Harnsberger also expressed frustration that the president took so long to announce his plan and continually extended the repayment moratorium at the eleventh hour. “I don’t know whether or not I should start saving money to put toward my payments, or [if] I have enough money to sink back into the business,” he said.
As a psychologist, Harnsberger is intimately familiar with the psychological stress created by a looming debt balance. He told me that many of his clients are postgraduates worried about their money situation, and a large debt balance is “a dark cloud that always follows you.” He also noted that financial insecurity is the No. 1 stressor in America, and that impacts public health, too.

Name: Kiara Palmer
Age: 33
Location: Virginia
Occupation: Public affairs specialist
Current student loan balance: $53,000
Approximate monthly payment: $500
Kiara Palmer graduated with a master’s degree in communication in 2019, right before the pandemic hit and federal loan payments were paused. She continued to make thousands of dollars in payments on her loan, and since interest rates were set to zero percent as part of the moratorium, Palmer managed to pay off all of the accrued interest on her loan and get her balance down to $53,000. After that point, she began putting the money she would have spent paying off her loans into a high-yield savings account. “My goal was always to be debt-free,” Palmer said. “My mom carried student loans and I just didn’t want to do that. I didn’t want it to hinder me from buying a house, getting married, traveling.”
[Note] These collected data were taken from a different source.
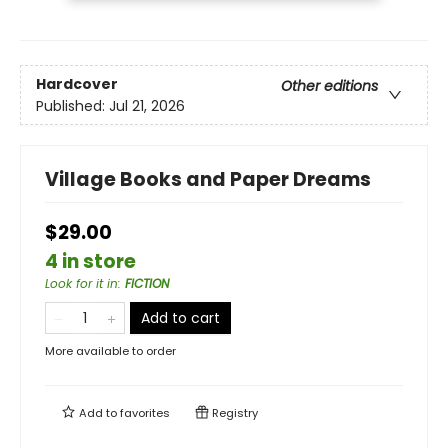
Hardcover
Other editions
Published:
Jul 21, 2026
Village Books and Paper Dreams
$29.00
4 in store
Look for it in
:
FICTION
Add to cart
More available to order
Add to
favorites
Registry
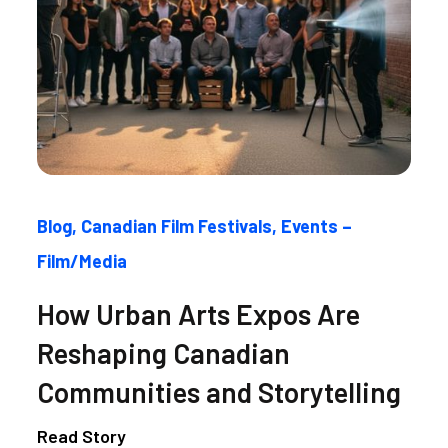
Blog
Canadian Film Festivals
Events –
Film/Media
How Urban Arts Expos Are
Reshaping Canadian
Communities and Storytelling
Read Story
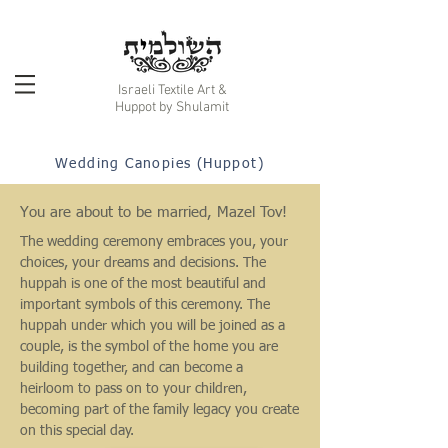
Israeli Textile Art &
Huppot by Shulamit
Wedding Canopies (Huppot)
You are about to be married, Mazel Tov!
The wedding ceremony embraces you, your
choices, your dreams and decisions. The
huppah is one of the most beautiful and
important symbols of this ceremony. The
huppah under which you will be joined as a
couple, is the symbol of the home you are
building together, and can become a
heirloom to pass on to your children,
becoming part of the family legacy you create
on this special day.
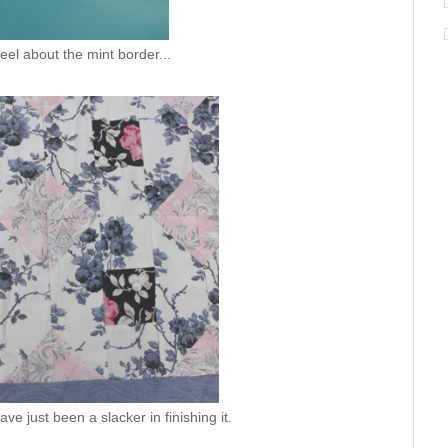
feel about the mint border...
ave just been a slacker in finishing it.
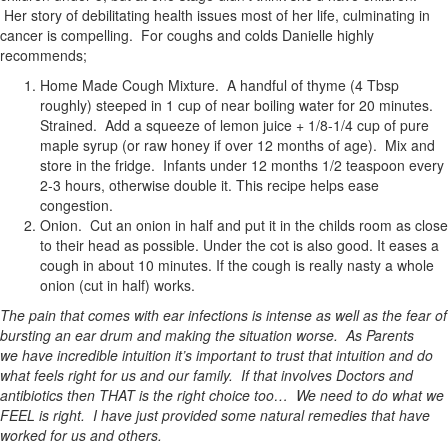
Her story of debilitating health issues most of her life, culminating in
cancer is compelling. For coughs and colds Danielle highly
recommends;
Home Made Cough Mixture. A handful of thyme (4 Tbsp
roughly) steeped in 1 cup of near boiling water for 20 minutes.
Strained. Add a squeeze of lemon juice + 1/8-1/4 cup of pure
maple syrup (or raw honey if over 12 months of age). Mix and
store in the
fridge. Infants under 12 months 1/2 teaspoon every
2-3 hours, otherwise double it. This recipe helps ease
congestion.
Onion. Cut an onion in half and put it in the childs room as close
to their head as possible. Under the cot is also good. It eases a
cough in about 10 minutes. If the cough is really nasty a whole
onion (cut in half) works.
The pain that comes with ear infections is intense as well as the fear of
bursting an ear drum and making the situation worse. As Parents
we have incredible intuition it’s important to trust that intuition and do
what feels right for us and our family. If that involves Doctors and
antibiotics then THAT is the right choice too… We need to do what we
FEEL is right. I have just provided some natural remedies that have
worked for us and others.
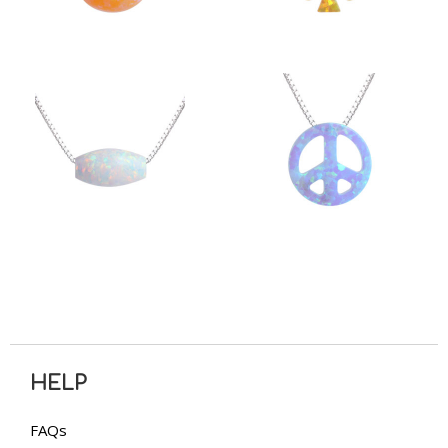
HELP
FAQs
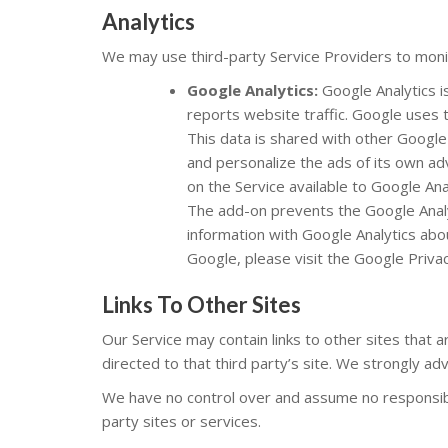
Analytics
We may use third-party Service Providers to monit
Google Analytics:
Google Analytics i
reports website traffic. Google uses t
This data is shared with other Google
and personalize the ads of its own ad
on the Service available to Google Ana
The add-on prevents the Google Analyti
information with Google Analytics abou
Google, please visit the Google Pri
Links To Other Sites
Our Service may contain links to other sites that are
directed to that third party’s site. We strongly adv
We have no control over and assume no responsibili
party sites or services.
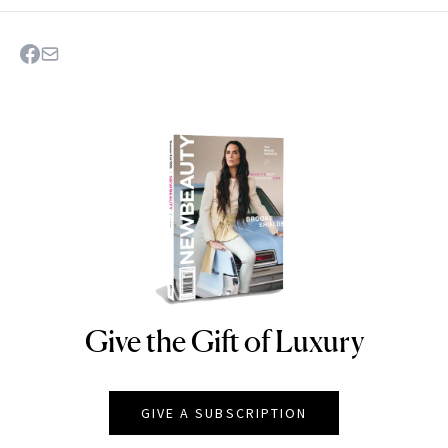
Give the Gift of Luxury
NEWBEAUTY
GIVE A SUBSCRIPTION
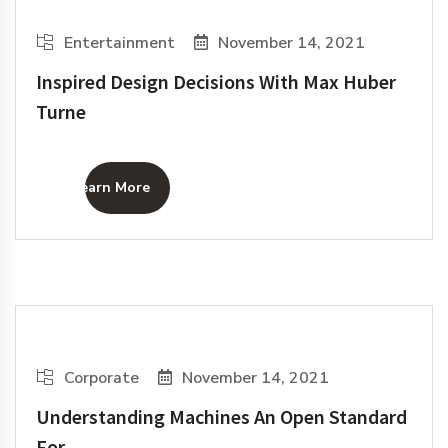
Entertainment
November 14, 2021
Inspired Design Decisions With Max Huber
Turne
Learn More
Corporate
November 14, 2021
Understanding Machines An Open Standard
For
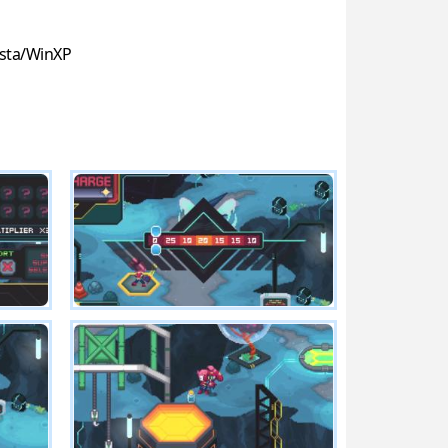
sta/WinXP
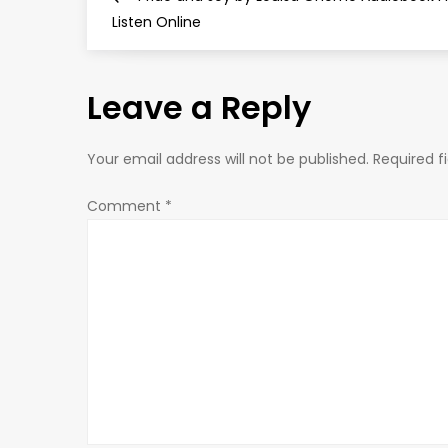
o
Listen Online
s
Leave a Reply
t
n
Your email address will not be published.
Required f
a
Comment
*
v
i
g
a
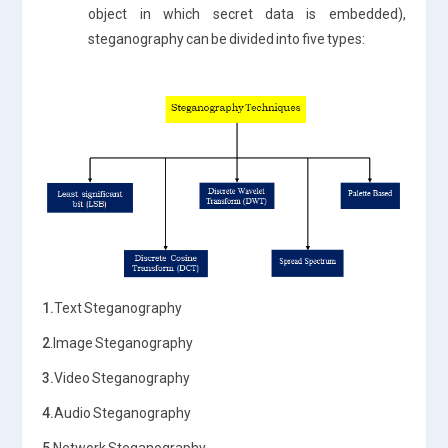
object in which secret data is embedded),
steganography can be divided into five types:
1.
Text Steganography
2
.Image Steganography
3.
Video Steganography
4.
Audio Steganography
By December 2021, Palmer had enough saved to buy a house. She said she’s grateful that the government continued to extend the moratorium on loan payments. “It gave me a lifeline to say, ‘I want to get these things done, and this is the opportunity to do it.’ ” She said that the $20,000 in loan forgiveness she would have received under Biden’s plan, combined with her savings, could lower her balance to $13,000—but only if the Supreme Court decides in favor of the forgiveness plan.
Palmer has watched her mother, who is now in her 60s, struggle to pay her own student loans: “I’m frustrated for people like my mom who should be looking forward to retirement.” Instead, Palmer said, her mother will have to think about using part of her Social Security to pay off her $130,000 loan balance.
Palmer expressed frustration at how easy lenders make it all seem while you’re signing up for loans. “You know how predatory student loans are—they just give us the money and they don’t really explain to us the ins and outs … until after we’ve made the mistake and we have the money.”
She also takes issue with the way some loans are structured—for instance, some begin accruing interest before you’ve graduated. “For people who are working below minimum wage, think about how challenging it is for them.”